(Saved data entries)
== == ==

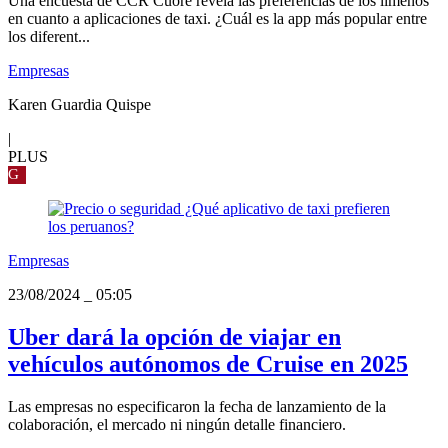
Una encuesta de CCR Cuore revela las preferencias de los limeños
en cuanto a aplicaciones de taxi. ¿Cuál es la app más popular entre
los diferent...
Empresas
Karen Guardia Quispe
|
PLUS
G
Empresas
23/08/2024
_
05:05
Uber dará la opción de viajar en
vehículos autónomos de Cruise en 2025
Las empresas no especificaron la fecha de lanzamiento de la
colaboración, el mercado ni ningún detalle financiero.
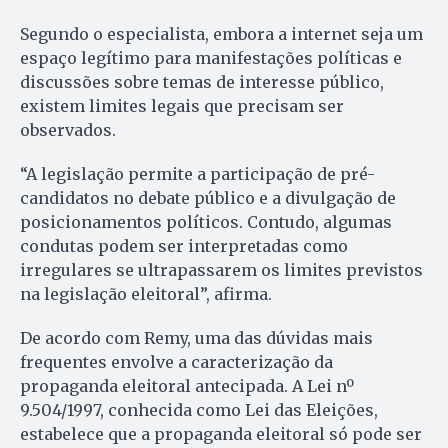
Segundo o especialista, embora a internet seja um
espaço legítimo para manifestações políticas e
discussões sobre temas de interesse público,
existem limites legais que precisam ser
observados.
“A legislação permite a participação de pré-
candidatos no debate público e a divulgação de
posicionamentos políticos. Contudo, algumas
condutas podem ser interpretadas como
irregulares se ultrapassarem os limites previstos
na legislação eleitoral”, afirma.
De acordo com Remy, uma das dúvidas mais
frequentes envolve a caracterização da
propaganda eleitoral antecipada. A Lei nº
9.504/1997, conhecida como Lei das Eleições,
estabelece que a propaganda eleitoral só pode ser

== == ==

■ **WORK TO COMPLETE**: After locating the line with "9.504/1997, conhecida como", please repeat it and every line after it exactly, through the end of the data above.

■ **EXERCISE ANSWER**:
9.504/1997, conhecida como Lei das Eleições,
estabelece que a propaganda eleitoral só pode ser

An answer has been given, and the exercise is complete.